Storytelling, community, and family are the primary inspiration for many of the paintings, sculptures, ceramics, photographs, textiles, murals, drawings, and prints by John Biggers, Kermit Oliver, Roy Vinson Thomas, Harvey Johnson, Riley Holloway, Delita Martin, Sedrick Huckaby, Letitia Huckaby, and many other successful Black artists included in the exhibition.
Riley Holloway was encouraged to create art by his mother, a figurative painter and sculptor whose inspiration made a crucial difference in her son’s life. “She’s the reason I started art to begin with,” he says. She is the subject of his painting, My Mother.

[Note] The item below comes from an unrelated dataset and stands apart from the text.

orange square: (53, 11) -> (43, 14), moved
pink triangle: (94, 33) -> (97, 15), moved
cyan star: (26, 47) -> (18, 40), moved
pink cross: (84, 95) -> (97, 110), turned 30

Letitia Huckaby’s work is rooted in faith, family, legacy, and the Black experience. “I am always looking at how the past relates to the present and to the past. Images printed on cotton fabrics, hand stitched together with traditional African-American quilting patterns, cotton sacks, and vintage embroidery hoops push the boundaries of photography by using a traditional practice in an untraditional way to create a new visual language.”
Cofounder of Kinfolk House, Sedrick Huckaby states, “I believe my paintings are done in a language more closely in tune with my soul than the language of my tongue.” Paintings of his grandmother and her home are included in the show, along with a new sculpture and painting titled, Halle, Halie-Lujah II.
Each artist and work of art selected for this exhibition brings something authentic, personal, unique, and valuable to the nascent conversation about race and culture. In the words of artist Charles Criner, “I believe images I create are important and should be cherished windows into our past and visions of our future.”